- _YOUR ASSIGNMENT_:
Go through the entries below from the first line and transcribe each one exactly, ending with the line that contains "This screenshot has width=561, height=1565.".

- _DATA LISTING_:
◆ ◆ ◆ ◆

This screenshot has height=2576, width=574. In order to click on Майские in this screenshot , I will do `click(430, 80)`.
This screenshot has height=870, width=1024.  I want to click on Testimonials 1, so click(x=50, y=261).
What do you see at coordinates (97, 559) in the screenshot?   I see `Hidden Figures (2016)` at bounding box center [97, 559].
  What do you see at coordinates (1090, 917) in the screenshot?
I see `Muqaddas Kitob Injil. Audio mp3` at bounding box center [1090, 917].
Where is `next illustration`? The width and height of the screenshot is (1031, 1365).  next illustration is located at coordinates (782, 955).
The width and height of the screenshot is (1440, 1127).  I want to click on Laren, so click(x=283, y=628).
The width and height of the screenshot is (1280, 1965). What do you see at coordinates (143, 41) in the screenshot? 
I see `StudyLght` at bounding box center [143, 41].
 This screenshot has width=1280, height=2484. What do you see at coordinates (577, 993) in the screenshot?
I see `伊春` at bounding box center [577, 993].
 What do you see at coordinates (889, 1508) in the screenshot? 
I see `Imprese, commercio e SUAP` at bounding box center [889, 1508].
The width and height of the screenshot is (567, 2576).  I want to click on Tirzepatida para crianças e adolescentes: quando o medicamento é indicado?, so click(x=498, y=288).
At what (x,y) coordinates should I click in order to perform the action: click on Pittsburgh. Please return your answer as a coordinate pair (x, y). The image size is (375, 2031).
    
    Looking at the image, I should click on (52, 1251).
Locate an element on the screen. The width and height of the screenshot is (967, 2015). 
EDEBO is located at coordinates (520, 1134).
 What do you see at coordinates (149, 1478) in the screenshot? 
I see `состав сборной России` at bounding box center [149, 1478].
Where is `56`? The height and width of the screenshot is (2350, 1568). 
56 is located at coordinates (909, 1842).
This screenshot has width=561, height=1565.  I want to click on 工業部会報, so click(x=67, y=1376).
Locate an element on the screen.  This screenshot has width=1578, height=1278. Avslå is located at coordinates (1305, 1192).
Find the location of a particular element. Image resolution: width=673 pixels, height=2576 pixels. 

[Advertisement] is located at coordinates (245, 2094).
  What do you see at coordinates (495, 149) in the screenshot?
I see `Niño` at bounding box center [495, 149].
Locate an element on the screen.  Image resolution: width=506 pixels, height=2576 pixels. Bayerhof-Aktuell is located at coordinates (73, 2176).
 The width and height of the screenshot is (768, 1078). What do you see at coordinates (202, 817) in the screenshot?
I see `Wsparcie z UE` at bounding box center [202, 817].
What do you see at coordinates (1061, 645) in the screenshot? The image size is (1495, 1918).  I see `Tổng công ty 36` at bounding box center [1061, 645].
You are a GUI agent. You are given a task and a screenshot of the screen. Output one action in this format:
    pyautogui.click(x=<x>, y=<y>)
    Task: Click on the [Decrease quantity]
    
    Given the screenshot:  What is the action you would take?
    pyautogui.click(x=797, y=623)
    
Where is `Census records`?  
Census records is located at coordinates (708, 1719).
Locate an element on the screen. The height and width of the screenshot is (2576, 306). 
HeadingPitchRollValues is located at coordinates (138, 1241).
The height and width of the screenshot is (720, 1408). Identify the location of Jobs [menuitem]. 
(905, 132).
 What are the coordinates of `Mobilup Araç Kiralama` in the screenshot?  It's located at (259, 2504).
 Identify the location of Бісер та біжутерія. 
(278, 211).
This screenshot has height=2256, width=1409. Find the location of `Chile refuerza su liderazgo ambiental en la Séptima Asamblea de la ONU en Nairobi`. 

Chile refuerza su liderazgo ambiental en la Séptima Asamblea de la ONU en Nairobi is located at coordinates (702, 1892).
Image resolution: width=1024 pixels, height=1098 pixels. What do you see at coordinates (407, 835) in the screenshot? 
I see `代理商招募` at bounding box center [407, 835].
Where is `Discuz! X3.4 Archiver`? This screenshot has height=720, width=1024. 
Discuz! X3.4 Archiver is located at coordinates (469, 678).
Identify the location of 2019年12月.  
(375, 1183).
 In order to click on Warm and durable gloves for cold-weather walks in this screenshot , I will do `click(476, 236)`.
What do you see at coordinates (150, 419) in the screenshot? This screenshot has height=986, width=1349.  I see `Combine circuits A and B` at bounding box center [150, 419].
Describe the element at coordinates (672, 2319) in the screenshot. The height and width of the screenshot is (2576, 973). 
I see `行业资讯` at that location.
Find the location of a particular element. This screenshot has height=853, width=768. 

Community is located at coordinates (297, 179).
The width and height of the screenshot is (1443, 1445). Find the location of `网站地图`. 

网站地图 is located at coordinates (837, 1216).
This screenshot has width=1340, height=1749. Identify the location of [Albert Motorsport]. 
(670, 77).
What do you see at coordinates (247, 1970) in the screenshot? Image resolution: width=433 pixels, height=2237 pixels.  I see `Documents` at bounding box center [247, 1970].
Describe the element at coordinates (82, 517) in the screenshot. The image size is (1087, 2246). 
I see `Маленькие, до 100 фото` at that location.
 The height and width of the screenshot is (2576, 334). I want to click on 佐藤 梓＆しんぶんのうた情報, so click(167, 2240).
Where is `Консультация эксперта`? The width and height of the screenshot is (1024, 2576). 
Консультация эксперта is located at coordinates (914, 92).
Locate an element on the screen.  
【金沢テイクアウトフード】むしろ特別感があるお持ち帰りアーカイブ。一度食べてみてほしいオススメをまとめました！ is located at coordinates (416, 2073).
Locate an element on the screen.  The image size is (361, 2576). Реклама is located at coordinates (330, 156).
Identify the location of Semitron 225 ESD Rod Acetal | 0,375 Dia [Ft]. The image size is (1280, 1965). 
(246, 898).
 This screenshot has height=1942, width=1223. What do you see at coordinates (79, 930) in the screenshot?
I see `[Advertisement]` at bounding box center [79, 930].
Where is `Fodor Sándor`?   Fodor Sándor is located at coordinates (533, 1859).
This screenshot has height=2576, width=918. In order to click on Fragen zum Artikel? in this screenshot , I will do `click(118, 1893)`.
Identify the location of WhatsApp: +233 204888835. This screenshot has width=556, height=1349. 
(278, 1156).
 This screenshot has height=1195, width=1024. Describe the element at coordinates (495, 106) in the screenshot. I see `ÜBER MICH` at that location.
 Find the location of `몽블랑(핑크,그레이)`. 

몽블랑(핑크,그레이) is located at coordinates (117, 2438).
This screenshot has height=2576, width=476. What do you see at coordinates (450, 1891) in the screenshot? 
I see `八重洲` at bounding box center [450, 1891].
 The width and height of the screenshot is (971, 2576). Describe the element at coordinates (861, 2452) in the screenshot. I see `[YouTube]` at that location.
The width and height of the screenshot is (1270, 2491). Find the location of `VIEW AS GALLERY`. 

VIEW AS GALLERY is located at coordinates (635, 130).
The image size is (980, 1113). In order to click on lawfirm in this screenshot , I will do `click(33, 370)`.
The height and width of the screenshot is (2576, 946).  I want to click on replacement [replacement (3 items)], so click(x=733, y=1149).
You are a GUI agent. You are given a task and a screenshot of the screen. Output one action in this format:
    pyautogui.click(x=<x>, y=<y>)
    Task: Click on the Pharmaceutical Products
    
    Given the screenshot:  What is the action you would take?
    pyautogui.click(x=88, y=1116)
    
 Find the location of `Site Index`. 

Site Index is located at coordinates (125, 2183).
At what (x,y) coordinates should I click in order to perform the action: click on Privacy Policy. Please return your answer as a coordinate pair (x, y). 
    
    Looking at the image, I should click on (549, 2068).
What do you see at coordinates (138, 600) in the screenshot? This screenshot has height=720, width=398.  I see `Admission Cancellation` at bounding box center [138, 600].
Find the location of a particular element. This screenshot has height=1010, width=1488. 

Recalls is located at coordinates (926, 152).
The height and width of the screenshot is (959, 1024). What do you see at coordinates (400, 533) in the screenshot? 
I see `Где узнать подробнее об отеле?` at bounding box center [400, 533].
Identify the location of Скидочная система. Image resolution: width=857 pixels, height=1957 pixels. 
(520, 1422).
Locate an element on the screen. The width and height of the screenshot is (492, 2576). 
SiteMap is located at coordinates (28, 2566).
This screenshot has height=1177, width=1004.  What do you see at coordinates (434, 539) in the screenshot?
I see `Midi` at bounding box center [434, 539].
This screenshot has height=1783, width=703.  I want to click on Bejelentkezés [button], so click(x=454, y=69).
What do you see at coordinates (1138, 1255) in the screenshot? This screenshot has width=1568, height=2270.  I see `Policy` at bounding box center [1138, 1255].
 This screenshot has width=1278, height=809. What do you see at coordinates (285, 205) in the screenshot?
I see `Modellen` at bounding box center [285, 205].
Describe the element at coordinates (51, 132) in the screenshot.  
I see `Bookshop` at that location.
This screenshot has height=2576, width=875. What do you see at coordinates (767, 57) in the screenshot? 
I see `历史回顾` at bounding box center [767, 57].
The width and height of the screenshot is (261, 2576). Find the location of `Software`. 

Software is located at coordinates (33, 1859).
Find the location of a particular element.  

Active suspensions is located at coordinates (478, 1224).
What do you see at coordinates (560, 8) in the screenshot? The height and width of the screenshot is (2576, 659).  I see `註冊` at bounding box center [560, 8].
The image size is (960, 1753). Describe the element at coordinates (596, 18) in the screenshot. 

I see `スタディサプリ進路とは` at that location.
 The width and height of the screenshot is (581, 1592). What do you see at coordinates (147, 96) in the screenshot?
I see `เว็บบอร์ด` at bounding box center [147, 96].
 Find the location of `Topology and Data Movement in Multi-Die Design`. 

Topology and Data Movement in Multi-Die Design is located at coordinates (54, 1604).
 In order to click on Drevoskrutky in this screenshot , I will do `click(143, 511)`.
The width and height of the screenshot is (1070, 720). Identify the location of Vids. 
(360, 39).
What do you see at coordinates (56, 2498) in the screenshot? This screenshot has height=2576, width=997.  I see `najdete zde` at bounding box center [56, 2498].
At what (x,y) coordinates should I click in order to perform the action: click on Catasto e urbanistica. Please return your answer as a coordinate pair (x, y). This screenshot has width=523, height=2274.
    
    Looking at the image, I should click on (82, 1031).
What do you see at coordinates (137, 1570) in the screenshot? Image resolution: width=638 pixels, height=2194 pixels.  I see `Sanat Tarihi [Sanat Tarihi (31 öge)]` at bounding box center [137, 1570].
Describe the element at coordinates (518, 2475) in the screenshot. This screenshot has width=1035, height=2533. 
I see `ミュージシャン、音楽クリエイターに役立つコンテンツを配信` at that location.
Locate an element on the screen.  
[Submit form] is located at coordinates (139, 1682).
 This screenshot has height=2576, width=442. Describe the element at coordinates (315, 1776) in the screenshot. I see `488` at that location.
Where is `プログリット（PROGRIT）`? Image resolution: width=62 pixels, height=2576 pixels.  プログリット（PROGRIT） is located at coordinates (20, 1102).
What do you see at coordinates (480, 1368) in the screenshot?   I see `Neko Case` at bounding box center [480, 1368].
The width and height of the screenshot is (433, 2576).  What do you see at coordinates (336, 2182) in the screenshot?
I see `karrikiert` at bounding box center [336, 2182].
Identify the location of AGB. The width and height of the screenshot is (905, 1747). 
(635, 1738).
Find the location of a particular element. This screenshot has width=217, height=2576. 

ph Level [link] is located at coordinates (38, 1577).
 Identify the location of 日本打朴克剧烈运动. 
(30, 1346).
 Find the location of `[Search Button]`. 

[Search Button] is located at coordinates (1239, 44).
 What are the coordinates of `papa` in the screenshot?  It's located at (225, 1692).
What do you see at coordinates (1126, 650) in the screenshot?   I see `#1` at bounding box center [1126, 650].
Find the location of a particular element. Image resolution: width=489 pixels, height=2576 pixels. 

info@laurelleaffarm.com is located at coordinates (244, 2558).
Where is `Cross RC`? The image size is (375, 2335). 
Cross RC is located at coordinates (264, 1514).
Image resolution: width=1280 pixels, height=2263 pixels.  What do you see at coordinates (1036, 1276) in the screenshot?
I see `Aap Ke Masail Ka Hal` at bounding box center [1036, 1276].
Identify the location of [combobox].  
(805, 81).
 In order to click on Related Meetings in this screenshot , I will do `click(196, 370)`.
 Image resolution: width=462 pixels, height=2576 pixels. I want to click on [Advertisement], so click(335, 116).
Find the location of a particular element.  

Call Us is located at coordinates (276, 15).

◆ ◆ ◆ ◆

- _ANSWER BOX_:
This screenshot has height=2576, width=574. In order to click on Майские in this screenshot , I will do `click(430, 80)`.
This screenshot has height=870, width=1024.  I want to click on Testimonials 1, so click(x=50, y=261).
What do you see at coordinates (97, 559) in the screenshot?   I see `Hidden Figures (2016)` at bounding box center [97, 559].
  What do you see at coordinates (1090, 917) in the screenshot?
I see `Muqaddas Kitob Injil. Audio mp3` at bounding box center [1090, 917].
Where is `next illustration`? The width and height of the screenshot is (1031, 1365).  next illustration is located at coordinates (782, 955).
The width and height of the screenshot is (1440, 1127).  I want to click on Laren, so click(x=283, y=628).
The width and height of the screenshot is (1280, 1965). What do you see at coordinates (143, 41) in the screenshot? 
I see `StudyLght` at bounding box center [143, 41].
 This screenshot has width=1280, height=2484. What do you see at coordinates (577, 993) in the screenshot?
I see `伊春` at bounding box center [577, 993].
 What do you see at coordinates (889, 1508) in the screenshot? 
I see `Imprese, commercio e SUAP` at bounding box center [889, 1508].
The width and height of the screenshot is (567, 2576).  I want to click on Tirzepatida para crianças e adolescentes: quando o medicamento é indicado?, so click(x=498, y=288).
At what (x,y) coordinates should I click in order to perform the action: click on Pittsburgh. Please return your answer as a coordinate pair (x, y). The image size is (375, 2031).
    
    Looking at the image, I should click on (52, 1251).
Locate an element on the screen. The width and height of the screenshot is (967, 2015). 
EDEBO is located at coordinates (520, 1134).
 What do you see at coordinates (149, 1478) in the screenshot? 
I see `состав сборной России` at bounding box center [149, 1478].
Where is `56`? The height and width of the screenshot is (2350, 1568). 
56 is located at coordinates (909, 1842).
This screenshot has width=561, height=1565.  I want to click on 工業部会報, so click(x=67, y=1376).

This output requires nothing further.